Data records
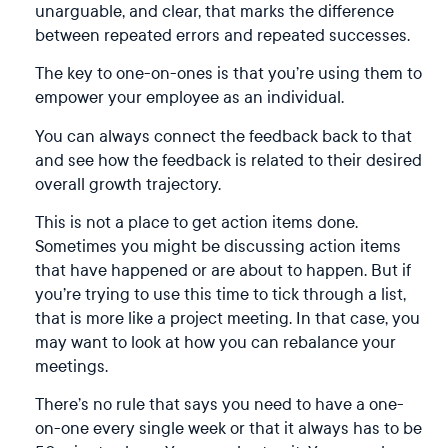
unarguable, and clear, that marks the difference
between repeated errors and repeated successes.
The key to one-on-ones is that you’re using them to
empower your employee as an individual.
You can always connect the feedback back to that
and see how the feedback is related to their desired
overall growth trajectory.
This is not a place to get action items done.
Sometimes you might be discussing action items
that have happened or are about to happen. But if
you’re trying to use this time to tick through a list,
that is more like a project meeting. In that case, you
may want to look at how you can rebalance your
meetings.
There’s no rule that says you need to have a one-
on-one every single week or that it always has to be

#### Exercise prompt:
Transcribe all the lines above exactly; any image among them is skipped.

#### Response area:
unarguable, and clear, that marks the difference
between repeated errors and repeated successes.
The key to one-on-ones is that you’re using them to
empower your employee as an individual.
You can always connect the feedback back to that
and see how the feedback is related to their desired
overall growth trajectory.
This is not a place to get action items done.
Sometimes you might be discussing action items
that have happened or are about to happen. But if
you’re trying to use this time to tick through a list,
that is more like a project meeting. In that case, you
may want to look at how you can rebalance your
meetings.
There’s no rule that says you need to have a one-
on-one every single week or that it always has to be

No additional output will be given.